_Exercise_
Lines holding the string "planche": copy each one from the listing below.

**********

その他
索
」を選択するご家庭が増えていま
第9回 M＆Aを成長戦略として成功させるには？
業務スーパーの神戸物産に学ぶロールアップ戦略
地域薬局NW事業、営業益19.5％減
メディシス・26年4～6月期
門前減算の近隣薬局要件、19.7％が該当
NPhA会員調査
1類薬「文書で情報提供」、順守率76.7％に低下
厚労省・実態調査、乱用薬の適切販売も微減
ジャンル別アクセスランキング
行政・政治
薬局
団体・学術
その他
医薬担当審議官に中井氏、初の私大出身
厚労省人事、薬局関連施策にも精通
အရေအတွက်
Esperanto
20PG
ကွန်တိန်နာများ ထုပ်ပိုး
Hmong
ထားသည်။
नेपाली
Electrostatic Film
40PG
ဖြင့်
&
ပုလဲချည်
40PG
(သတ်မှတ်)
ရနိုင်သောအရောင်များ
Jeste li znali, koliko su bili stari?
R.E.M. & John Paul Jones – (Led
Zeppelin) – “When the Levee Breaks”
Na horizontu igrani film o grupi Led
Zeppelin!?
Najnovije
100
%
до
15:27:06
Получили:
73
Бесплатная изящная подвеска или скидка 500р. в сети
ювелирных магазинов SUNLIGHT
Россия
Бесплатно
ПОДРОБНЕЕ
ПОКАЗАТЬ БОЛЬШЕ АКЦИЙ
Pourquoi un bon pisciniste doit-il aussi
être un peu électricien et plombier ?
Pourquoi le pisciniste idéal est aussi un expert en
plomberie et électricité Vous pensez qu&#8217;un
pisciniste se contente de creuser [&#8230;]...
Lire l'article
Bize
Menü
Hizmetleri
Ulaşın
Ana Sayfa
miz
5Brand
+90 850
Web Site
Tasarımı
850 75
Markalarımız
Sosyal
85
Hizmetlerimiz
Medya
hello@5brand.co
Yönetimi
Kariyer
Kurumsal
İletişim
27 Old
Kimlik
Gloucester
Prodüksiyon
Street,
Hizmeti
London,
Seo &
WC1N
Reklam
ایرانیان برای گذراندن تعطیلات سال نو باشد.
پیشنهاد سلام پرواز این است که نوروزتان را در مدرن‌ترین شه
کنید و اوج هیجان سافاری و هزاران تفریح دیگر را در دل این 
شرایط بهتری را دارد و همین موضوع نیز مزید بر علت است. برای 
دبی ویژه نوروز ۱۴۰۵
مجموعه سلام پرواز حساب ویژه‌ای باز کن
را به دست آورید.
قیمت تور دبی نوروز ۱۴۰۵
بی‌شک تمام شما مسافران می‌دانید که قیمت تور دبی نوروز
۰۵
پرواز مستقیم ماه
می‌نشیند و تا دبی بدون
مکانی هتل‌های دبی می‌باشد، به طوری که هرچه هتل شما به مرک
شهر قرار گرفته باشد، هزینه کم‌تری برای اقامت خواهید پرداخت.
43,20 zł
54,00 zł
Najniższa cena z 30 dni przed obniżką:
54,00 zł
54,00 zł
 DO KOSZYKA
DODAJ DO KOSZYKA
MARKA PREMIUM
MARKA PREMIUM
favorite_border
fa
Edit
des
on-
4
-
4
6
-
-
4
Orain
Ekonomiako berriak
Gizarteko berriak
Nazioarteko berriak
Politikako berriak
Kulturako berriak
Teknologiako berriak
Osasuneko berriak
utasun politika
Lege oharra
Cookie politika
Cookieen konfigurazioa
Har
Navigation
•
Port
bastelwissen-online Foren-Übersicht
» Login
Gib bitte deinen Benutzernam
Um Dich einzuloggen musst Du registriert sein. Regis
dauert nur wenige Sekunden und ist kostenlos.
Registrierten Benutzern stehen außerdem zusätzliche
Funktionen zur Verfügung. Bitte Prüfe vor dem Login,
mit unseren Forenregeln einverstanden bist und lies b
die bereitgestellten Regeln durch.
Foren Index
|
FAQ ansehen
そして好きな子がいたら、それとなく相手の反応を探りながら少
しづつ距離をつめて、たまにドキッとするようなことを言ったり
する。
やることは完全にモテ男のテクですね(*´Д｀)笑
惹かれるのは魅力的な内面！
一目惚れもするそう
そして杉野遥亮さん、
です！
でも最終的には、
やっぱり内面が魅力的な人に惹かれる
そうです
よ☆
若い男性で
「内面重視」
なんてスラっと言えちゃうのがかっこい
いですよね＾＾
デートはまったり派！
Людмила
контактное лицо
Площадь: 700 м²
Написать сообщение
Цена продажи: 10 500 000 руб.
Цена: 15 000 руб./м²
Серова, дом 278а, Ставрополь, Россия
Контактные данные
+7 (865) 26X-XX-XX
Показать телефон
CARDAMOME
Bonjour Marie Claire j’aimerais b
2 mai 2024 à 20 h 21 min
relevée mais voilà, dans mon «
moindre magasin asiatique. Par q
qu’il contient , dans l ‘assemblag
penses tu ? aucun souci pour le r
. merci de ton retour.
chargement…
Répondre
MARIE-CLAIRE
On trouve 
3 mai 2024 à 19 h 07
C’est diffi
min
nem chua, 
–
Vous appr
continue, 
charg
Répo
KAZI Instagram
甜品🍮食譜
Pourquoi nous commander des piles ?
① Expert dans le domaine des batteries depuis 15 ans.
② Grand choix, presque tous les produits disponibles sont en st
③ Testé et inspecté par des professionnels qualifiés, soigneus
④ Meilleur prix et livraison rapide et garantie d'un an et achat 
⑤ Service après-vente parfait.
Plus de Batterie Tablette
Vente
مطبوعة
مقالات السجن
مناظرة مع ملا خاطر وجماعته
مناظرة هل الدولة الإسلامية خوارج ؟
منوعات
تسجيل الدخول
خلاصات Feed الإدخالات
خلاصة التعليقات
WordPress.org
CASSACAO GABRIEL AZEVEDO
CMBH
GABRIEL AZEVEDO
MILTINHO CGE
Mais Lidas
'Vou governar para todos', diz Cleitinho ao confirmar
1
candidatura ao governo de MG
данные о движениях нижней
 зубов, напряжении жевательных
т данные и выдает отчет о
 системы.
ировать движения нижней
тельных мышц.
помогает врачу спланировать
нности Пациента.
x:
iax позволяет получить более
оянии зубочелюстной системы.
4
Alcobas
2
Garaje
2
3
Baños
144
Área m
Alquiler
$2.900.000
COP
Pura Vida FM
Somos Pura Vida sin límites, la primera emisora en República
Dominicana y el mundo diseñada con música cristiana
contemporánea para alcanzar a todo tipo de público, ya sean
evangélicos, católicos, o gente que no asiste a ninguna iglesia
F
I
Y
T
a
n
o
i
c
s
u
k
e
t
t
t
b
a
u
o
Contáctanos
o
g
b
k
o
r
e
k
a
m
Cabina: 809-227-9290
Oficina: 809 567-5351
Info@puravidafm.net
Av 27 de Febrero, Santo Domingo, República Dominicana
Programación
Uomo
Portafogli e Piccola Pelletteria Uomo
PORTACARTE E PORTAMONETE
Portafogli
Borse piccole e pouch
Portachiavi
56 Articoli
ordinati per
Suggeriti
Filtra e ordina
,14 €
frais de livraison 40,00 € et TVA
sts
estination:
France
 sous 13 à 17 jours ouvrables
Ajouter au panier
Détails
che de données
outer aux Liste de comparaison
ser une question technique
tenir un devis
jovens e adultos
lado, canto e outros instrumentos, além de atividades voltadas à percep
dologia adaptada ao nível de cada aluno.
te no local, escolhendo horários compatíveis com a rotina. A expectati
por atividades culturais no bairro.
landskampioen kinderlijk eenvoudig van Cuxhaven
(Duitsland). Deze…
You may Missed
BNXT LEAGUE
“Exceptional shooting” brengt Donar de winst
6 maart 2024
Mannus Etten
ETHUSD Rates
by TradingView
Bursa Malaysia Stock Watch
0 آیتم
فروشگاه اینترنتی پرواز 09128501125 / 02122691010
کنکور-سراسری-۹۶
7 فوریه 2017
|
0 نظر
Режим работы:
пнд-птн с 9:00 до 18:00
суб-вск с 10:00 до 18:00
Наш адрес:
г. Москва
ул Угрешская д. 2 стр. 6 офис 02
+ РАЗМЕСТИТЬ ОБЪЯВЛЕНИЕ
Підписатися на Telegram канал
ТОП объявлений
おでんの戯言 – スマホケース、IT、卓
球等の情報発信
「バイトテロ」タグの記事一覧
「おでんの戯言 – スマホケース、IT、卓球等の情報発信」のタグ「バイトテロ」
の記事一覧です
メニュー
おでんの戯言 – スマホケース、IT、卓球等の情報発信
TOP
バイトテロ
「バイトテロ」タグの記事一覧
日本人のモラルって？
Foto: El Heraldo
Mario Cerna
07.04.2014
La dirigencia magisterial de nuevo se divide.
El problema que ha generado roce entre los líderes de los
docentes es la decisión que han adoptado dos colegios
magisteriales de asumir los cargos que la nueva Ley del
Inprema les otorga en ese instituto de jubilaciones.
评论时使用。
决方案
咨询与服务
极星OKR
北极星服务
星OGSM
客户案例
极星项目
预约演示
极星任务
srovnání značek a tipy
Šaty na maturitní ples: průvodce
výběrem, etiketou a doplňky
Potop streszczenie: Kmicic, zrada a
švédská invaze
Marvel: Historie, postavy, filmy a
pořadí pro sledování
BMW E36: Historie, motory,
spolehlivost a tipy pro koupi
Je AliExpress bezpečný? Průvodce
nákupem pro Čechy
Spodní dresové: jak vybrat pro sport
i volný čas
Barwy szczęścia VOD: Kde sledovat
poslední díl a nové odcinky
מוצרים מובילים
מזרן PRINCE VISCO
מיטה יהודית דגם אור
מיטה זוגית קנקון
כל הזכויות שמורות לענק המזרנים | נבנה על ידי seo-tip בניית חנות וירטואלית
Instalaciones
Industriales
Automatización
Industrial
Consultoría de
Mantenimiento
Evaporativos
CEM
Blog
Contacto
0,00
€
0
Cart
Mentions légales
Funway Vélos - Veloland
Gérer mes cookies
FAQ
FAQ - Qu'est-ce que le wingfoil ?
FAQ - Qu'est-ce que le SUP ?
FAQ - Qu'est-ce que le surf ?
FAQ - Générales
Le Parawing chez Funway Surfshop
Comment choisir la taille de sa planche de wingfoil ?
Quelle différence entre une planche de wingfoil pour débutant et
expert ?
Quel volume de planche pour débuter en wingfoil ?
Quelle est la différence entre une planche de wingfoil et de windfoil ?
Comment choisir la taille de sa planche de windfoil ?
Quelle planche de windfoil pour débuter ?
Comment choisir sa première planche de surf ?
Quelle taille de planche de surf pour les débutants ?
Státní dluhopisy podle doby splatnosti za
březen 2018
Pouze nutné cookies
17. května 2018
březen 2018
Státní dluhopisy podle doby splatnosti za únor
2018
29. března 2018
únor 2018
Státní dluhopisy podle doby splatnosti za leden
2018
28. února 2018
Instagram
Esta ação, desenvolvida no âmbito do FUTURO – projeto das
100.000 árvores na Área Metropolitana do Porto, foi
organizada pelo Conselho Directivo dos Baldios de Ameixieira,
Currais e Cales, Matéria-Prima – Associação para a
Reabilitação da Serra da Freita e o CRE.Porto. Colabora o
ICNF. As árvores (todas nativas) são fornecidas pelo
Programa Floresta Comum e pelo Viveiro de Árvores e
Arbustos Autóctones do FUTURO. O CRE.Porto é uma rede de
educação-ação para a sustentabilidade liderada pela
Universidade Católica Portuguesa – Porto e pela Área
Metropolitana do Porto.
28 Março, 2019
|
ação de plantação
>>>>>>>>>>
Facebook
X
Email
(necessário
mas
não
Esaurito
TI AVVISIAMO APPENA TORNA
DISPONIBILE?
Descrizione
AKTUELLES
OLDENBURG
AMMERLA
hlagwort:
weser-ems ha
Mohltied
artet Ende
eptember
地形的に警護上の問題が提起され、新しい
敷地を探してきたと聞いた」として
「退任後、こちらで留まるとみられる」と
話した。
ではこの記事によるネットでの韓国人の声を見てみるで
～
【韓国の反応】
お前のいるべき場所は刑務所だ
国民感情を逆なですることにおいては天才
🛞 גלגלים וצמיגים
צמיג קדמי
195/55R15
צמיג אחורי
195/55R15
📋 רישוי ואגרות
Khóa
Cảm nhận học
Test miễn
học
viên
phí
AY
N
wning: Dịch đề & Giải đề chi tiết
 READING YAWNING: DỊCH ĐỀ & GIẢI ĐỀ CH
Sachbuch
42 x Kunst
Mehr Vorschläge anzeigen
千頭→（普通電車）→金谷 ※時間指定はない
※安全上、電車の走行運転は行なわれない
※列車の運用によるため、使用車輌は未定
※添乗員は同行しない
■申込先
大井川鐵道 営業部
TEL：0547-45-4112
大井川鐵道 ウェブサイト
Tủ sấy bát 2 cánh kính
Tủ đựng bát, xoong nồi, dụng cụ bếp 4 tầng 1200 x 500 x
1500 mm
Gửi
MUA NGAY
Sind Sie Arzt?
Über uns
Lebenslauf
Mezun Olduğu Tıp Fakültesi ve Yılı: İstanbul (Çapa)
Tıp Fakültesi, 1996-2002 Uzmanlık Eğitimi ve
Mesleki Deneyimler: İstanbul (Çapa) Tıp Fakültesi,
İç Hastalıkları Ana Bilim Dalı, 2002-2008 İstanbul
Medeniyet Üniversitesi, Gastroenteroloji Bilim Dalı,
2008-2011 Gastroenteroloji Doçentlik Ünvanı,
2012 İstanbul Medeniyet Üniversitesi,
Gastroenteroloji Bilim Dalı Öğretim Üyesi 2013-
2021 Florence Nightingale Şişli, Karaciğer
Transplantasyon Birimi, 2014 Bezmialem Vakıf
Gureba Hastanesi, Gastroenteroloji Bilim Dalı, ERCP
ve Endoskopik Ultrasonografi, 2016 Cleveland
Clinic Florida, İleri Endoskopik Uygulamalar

**********

_Response_
Comment choisir la taille de sa planche de wingfoil ?
Quelle différence entre une planche de wingfoil pour débutant et
Quel volume de planche pour débuter en wingfoil ?
Quelle est la différence entre une planche de wingfoil et de windfoil ?
Comment choisir la taille de sa planche de windfoil ?
Quelle planche de windfoil pour débuter ?
Comment choisir sa première planche de surf ?
Quelle taille de planche de surf pour les débutants ?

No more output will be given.